Dilemme autour du Tech

Face à ces nouvelles restrictions, le vice-président de la Chambre d’agriculture en charge du dossier, Claude Jorda, se veut philosophe : « L’influence sur l’agriculture sera moins prégnante que si on l’avait fait il y a une quinzaine de jours. Les artichauts sont désormais plantés. »

De son côté, la Fédération pour les espaces naturels et l’environnement des Pyrénées-Orientales (Frene) s’inquiète de la situation sur le secteur du Tech. « Sur ce territoire, le niveau des nappes justifierait depuis juillet un passage en crise, assure la Frene. Or, celui-ci a été maintenu en alerte renforcée. Nous pouvons comprendre ce choix, qui vise à sauver l’agriculture. Reste que l’arrêté-cadre, qui mentionne les seuils à partir desquels il convient de déclencher les alertes, n’est pas respecté. »

Selon Yohann Marcon, la situation n’est pas aussi simple. « Sur le secteur du Tech, le niveau des nappes est effectivement très bas, confirme-t-il. L’accord-cadre prévoit des seuils, mais il ne s’agit pas d’une grille qui s’applique automatiquement. Ce sont les comités ressource en eau qui sont chargés de prendre les décisions. Et celles-ci dépendent aussi des tendances et de la sensibilité des usages. Sur le Tech, plutôt que de passer en crise, ce qui aurait condamné une partie des récoltes, nous avons maintenu une alerte renforcée, avec des contraintes déjà très fortes, en demandant aux gestionnaires de canaux d’irrigation de s’organiser pour aller plus loin. Certains canaux ont effectué jusqu’à 70 % d’économie. » 

Préparer l’avenir

La Frene préconise aussi la mise en place d’un dispositif de télèrelève sur les forages agricoles, afin de permettre aux services de l’Etat de pouvoir mesurer plus finement l’impact des mesures d’économies. L’association réclame par ailleurs des mesures structurelles pour lutter contre la pénurie d’eau. Comme l’exploitation du karst des Corbières, ou encore la mise en place de retenues alimentées par les crues. 

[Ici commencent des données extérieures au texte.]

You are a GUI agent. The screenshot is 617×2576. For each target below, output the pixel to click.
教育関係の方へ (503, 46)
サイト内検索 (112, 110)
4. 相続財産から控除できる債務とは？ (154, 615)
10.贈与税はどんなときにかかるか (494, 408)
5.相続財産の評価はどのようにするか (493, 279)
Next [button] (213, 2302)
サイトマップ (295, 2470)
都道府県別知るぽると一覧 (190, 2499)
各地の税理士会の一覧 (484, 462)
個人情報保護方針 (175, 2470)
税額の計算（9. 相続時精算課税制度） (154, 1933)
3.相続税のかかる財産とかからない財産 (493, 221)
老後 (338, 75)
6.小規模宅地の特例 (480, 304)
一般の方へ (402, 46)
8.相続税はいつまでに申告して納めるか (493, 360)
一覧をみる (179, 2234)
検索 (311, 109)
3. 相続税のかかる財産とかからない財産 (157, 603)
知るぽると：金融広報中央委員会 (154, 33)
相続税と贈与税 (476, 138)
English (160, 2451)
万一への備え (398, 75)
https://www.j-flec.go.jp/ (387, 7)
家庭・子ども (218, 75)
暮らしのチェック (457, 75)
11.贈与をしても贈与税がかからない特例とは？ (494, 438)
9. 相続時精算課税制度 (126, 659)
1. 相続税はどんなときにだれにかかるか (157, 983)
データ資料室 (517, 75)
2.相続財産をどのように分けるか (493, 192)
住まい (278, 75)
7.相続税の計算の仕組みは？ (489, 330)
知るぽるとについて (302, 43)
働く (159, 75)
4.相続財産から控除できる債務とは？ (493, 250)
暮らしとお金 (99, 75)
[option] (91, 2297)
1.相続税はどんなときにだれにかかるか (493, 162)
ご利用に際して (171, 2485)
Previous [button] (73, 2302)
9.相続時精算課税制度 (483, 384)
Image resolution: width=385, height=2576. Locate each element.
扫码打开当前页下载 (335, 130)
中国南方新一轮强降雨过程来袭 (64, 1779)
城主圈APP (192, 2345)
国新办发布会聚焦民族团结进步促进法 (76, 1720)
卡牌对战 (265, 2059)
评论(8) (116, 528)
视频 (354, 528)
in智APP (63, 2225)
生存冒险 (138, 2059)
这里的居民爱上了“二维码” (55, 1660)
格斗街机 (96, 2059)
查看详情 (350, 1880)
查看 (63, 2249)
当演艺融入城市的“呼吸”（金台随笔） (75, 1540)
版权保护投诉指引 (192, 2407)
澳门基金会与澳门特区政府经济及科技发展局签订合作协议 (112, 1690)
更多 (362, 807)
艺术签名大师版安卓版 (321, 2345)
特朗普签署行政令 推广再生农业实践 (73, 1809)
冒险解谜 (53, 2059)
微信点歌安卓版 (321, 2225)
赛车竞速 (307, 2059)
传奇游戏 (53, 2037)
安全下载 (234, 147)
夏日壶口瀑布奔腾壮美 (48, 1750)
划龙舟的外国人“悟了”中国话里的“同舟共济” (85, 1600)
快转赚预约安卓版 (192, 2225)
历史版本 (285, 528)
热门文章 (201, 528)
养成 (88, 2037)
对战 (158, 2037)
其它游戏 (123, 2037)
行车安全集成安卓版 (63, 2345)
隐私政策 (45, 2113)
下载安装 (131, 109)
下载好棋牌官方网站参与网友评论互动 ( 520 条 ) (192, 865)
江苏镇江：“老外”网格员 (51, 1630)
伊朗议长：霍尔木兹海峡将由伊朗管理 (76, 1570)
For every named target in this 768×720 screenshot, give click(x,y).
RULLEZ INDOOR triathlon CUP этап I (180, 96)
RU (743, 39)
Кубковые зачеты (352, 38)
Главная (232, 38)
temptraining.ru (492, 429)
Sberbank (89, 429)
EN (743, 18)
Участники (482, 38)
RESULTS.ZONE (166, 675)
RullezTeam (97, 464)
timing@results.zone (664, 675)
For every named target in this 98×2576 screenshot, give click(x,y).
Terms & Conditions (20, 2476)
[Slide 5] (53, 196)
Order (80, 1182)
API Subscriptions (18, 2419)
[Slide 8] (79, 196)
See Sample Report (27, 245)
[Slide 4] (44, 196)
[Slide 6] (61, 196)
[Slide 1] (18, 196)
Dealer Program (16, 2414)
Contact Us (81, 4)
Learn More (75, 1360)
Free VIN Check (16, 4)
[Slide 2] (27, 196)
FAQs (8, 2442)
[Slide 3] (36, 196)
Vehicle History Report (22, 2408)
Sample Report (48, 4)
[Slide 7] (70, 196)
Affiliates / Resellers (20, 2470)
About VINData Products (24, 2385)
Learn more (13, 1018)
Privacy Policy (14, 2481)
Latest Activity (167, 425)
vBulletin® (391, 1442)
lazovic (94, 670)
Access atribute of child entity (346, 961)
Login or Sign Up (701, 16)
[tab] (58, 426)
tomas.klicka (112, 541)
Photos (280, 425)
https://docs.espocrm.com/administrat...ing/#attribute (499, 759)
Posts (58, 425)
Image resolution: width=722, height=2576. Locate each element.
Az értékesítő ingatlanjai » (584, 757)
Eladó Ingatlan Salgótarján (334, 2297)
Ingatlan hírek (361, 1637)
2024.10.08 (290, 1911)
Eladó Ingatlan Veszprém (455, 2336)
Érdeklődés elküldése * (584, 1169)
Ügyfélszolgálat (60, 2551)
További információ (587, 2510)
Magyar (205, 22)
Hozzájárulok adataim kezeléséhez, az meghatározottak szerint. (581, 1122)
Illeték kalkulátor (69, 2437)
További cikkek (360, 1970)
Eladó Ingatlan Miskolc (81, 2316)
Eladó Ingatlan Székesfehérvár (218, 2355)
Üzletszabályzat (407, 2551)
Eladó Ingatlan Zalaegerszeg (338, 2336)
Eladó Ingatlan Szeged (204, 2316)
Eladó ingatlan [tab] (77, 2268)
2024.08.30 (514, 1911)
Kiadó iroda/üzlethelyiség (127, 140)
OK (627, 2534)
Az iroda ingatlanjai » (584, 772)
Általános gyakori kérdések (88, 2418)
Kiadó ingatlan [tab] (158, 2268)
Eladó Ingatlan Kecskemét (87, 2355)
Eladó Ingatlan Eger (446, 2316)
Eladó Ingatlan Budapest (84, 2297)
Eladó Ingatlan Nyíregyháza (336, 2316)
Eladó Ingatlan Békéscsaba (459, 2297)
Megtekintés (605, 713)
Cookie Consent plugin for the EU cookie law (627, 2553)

« On ne réglera pas le problème de l’eau seulement en faisant des économies, confirme Claude Jorda. Il faut aussi mobiliser de nouvelles ressources, retraiter les eaux usées, stocker l’eau au moment des crues et des grosses pluies. Mais pour mener à bien de tels projets, en France, il faut au moins cinq ans… »

En attendant, le comité ressource en eau, uniquement chargé de gérer l’urgence, devrait une nouvelle fois se réunir dans deux semaines. 

Le secteur de la bordure côtière nord comprend les communes du Barcarès, de St-Hippolyte, de St-Laurent-de-la-Salanque, de Ste-Marie-la-Mer et Torreilles.